In my case I couldn’t also but think of the long, terminal illness my wife suffered as an utterly unintended transition. And here I remember how distancing and alienating it felt for us whenever someone said how brave she was – as if she had any choice in the matter. Although she was unbelievably brave I sometimes felt it was a label being attached that neither one of us identified with or wanted, that didn’t ring true to her feelings. I suppose some of what we can feel is so overwhelmingly sad as to be hard to sit with silently.
hope
Back to my question of whether there is a difference in emotions around intended and unintended transitions, I’m left thinking that there’s more in common than is different. And that both carry the risk of being locked in to a nowhere land between leaving the past and stepping into the future - like brave mariners going round in weary circles, never finding the shore to land on and make their home, nor the dragons to be faced down and slain.
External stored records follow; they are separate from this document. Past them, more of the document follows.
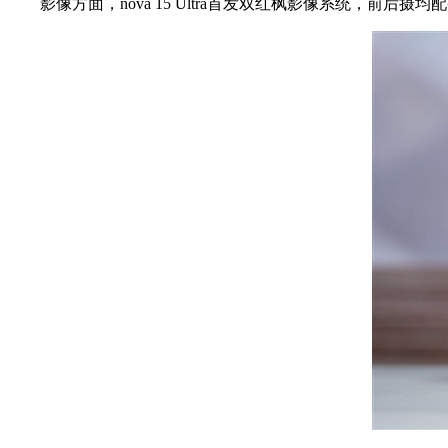
影像方面，nova 15 Ultra首发双红枫影像系统，前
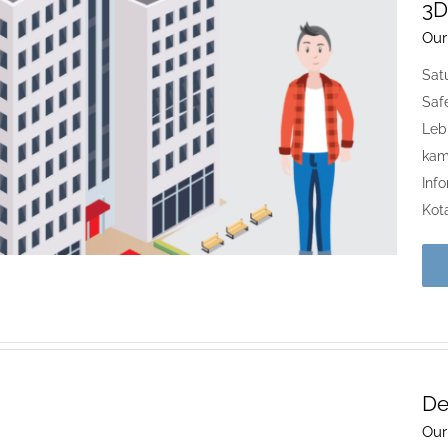
3D
Our
Sat
Saf
Lebi
kam
Inf
Kot
De
Our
Toward the end Dr David Rosengren also made a really interesting observation on the theme of when our central identity changes - whether through choice or force of circumstance. David noted that in the pandemic, with all its anxiety inducing uncertainty and ruptures, many have in effect gone back to reappraising and connecting to their inner selves: the who they are rather than just what they do. In this way we come back to looking for our inner resources to find a stilling contentment. And I think of the magnificent quote from Rebecca Solnit shown here about hope that gives me the energy and drive to act in ways true to what I believe.
Now what’s the relevance to sports coaching, you may ask. It’s everything!
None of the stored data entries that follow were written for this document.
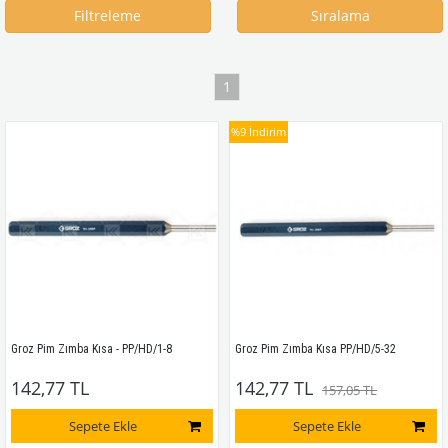
Filtreleme
Sıralama
1
%9
İndirim
Groz Pim Zımba Kısa - PP/HD/1-8
Groz Pim Zımba Kısa PP/HD/5-32
142,77 TL
142,77 TL
157,05 TL
Sepete Ekle
Sepete Ekle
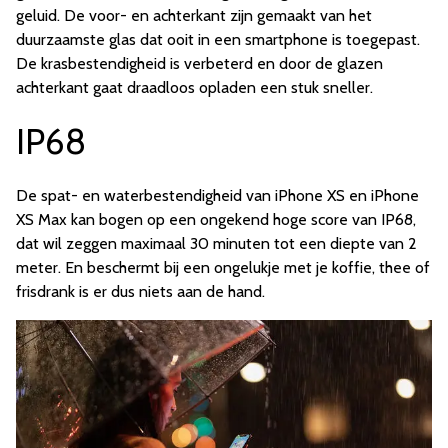
geluid. De voor- en achterkant zijn gemaakt van het
duurzaamste glas dat ooit in een smartphone is toegepast.
De krasbestendigheid is verbeterd en door de glazen
achterkant gaat draadloos opladen een stuk sneller.
IP68
De spat- en waterbestendigheid van iPhone XS en iPhone
XS Max kan bogen op een ongekend hoge score van IP68,
dat wil zeggen maximaal 30 minuten tot een diepte van 2
meter. En beschermt bij een ongelukje met je koffie, thee of
frisdrank is er dus niets aan de hand.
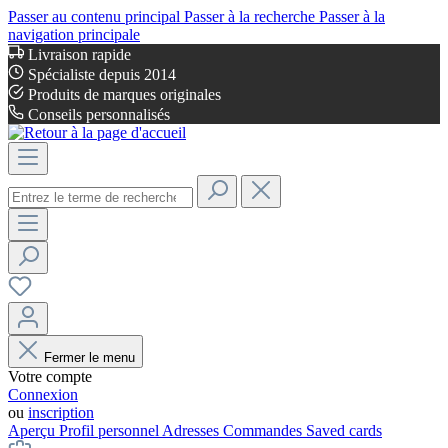
Passer au contenu principal
Passer à la recherche
Passer à la
navigation principale
Livraison rapide
Spécialiste depuis 2014
Produits de marques originales
Conseils personnalisés
Fermer le menu
Votre compte
Connexion
ou
inscription
Aperçu
Profil personnel
Adresses
Commandes
Saved cards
Imagine if as coaches we could create spaces for those we coach and come into contact with for them to feel safe and supported to step into their unknown and find themselves at their very best. Looking back on his time in elite sport, Rick expressed this in terms wishing he had others around at the time who could “help instil unconditional positive regard, to learn patience and provide hope and courage.”
So what do you say?
At various points in the webinar Stephen and Joel brought us back to the question of what would help. What might one say to help someone navigate their way through their transition?
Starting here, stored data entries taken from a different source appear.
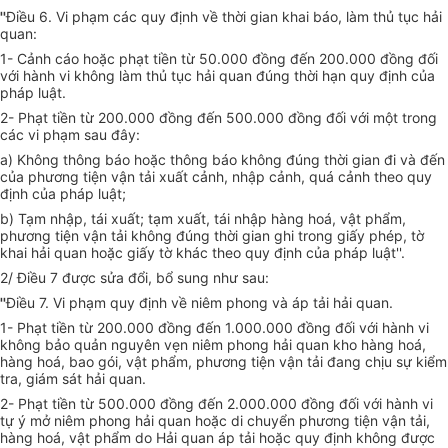
''
Điều 6. Vi phạm các quy định về thời gian khai báo, làm thủ tục hải
quan:
1- Cảnh cáo hoặc phạt tiền từ 50.000 đồng đến 200.000 đồng đối
với hành vi không làm thủ tục hải quan đúng thời hạn quy định của
pháp luật.
2- Phạt tiền từ 200.000 đồng đến 500.000 đồng đối với một trong
các vi phạm sau đây:
a) Không thông báo hoặc thông báo không đúng thời gian đi và đến
của phương tiện vận tải xuất cảnh, nhập cảnh, quá cảnh theo quy
định của pháp luật;
b) Tạm nhập, tái xuất; tạm xuất, tái nhập hàng hoá, vật phẩm,
phương tiện vận tải không đúng thời gian ghi trong giấy phép, tờ
khai hải quan hoặc giấy tờ khác theo quy định của pháp luật''.
2/ Điều 7 được sửa đổi, bổ sung như sau:
''
Điều 7.
Vi phạm quy định về niêm phong và áp tải hải quan.
1- Phạt tiền từ 200.000 đồng đến 1.000.000 đồng đối với hành vi
không bảo quản nguyên vẹn niêm phong hải quan kho hàng hoá,
hàng hoá, bao gói, vật phẩm, phương tiện vận tải đang chịu sự kiểm
tra, giám sát hải quan.
2- Phạt tiền từ 500.000 đồng đến 2.000.000 đồng đối với hành vi
tự ý mở niêm phong hải quan hoặc di chuyển phương tiện vận tải,
hàng hoá, vật phẩm do Hải quan áp tải hoặc quy định không được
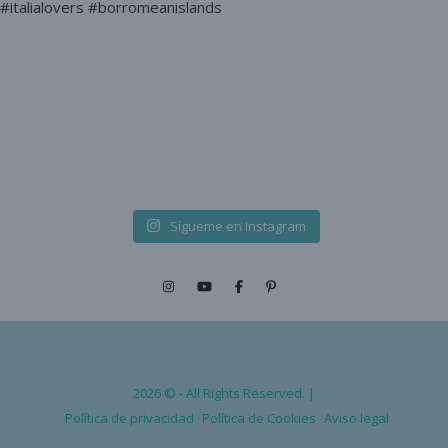
Sígueme en Instagram
2026 © - All Rights Reserved. |
Política de privacidad
Política de Cookies
Aviso legal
There was a common thread in the guests’ answers of actually saying very little. Being still, listening and sometimes doing little more than relaying back what had been said to show an empathetic understanding counted for more. There were also several variations around holding back to ask oneself “is what I’m about to say really going to help?” - “shut up Margo!” perhaps the bluntest self-talk!
Way more important and effective was conveying the sense of being with someone; able to sit with their mix of emotions; and demonstrating compassion, simple acts of kindness and being so present as to notice and be attuned to another’s feelings.